» **SOURCE RECORDS**:
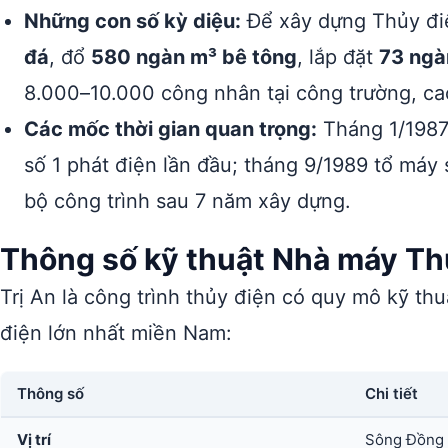
Những con số kỳ diệu:
Để xây dựng Thủy điệ
đá
, đổ
580 ngàn m³ bê tông
, lắp đặt
73 ngàn
8.000–10.000 công nhân tại công trường, ca
Các mốc thời gian quan trọng:
Tháng 1/1987
số 1 phát điện lần đầu; tháng 9/1989 tổ máy
bộ công trình sau 7 năm xây dựng.
Thông số kỹ thuật Nhà máy Thủ
Trị An là công trình thủy điện có quy mô kỹ th
điện lớn nhất miền Nam:
Thông số
Chi tiết
Vị trí
Sông Đồng N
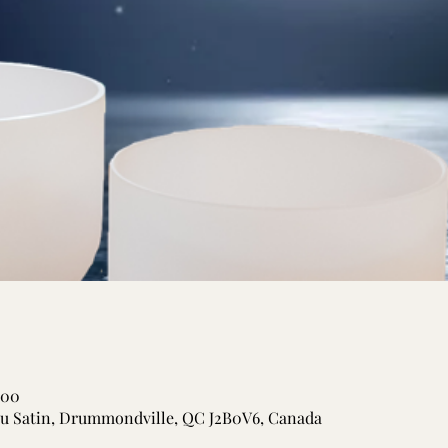
 00
 du Satin, Drummondville, QC J2B0V6, Canada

» **BRIEF**:
Using the listing, collect all lines in which the string "Thông" is found.

» **ANSWER FOR THE TASK**:
Thông số kỹ thuật Nhà máy Thủ
Thông số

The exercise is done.